After reviewing the claims, NAD concluded that Doskocil failed to provide a reasonable basis to substantiate them, recommending they be discontinued. Doskocil appealed the findings to the NARB, but the panel affirmed NAD’s recommendations. It noted that the antimicrobial properties claim implied the cat litter pans provided odor protection, but Doskocil had not provided any evidence to support this claim or to suggest that its pans offered odor protection benefits.
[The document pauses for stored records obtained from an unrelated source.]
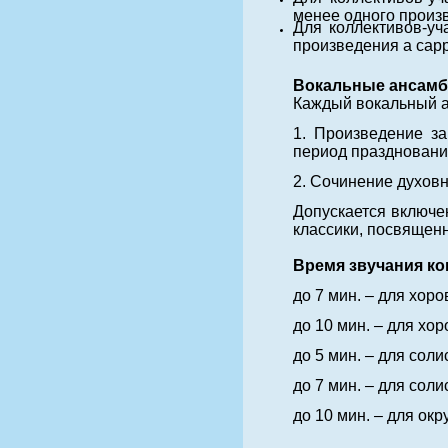
менее одного произв
Для коллективов-уч
произведения a capp
Вокальные ансамб
Каждый вокальный а
1. Произведение за
период праздновани
2. Сочинение духов
Допускается включе
классики, посвящен
Время звучания к
до 7 мин. – для хоро
до 10 мин. – для хор
до 5 мин. – для солис
до 7 мин. – для солис
до 10 мин. – для ок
Doskocil agreed to comply with NARB’s recommendations, but in July 2019 NARB launched a compliance inquiry into the matter when alerted once again by competitor Van Ness that Doskocil might not be honoring its promise. NARB’s compliance inquiry examined whether the advertiser complied with the decision and "if not, whether, after ‘a reasonable amount of time,’ it has failed to make a ‘bona fide attempt’ to bring its advertising into compliance."
The claims brought to NARB’s attention by Van Ness that triggered the compliance inquiry were not the same exact claims at issue in the initial inquiry but similar. Petmate’s website and packaging now contained the revised claim that the product is "treated with microban for built-in antimicrobial protection," which the NARB viewed as fundamentally the same as the original claim.
NARB also looked at the revised claim substantively to see if it was supported, and concluded it was not supported by the technical analysis provided by Petmate’s supplier. That data analysis measured only the quantity, and not quality of antimicrobial activity, so it could not measure the degree to which odor was reduced.
Now that the cat’s out of the bag on Petmate’s challenged claims, the lesson for advertisers is clear: perfunctory changes to claims that the NAD or NARB recommended be discontinued are insufficient. To comply with recommendations, advertisers should take care the claims are not “fundamentally the same” and not merely rephrase the same claim but, rather, substantively alter debunked claims.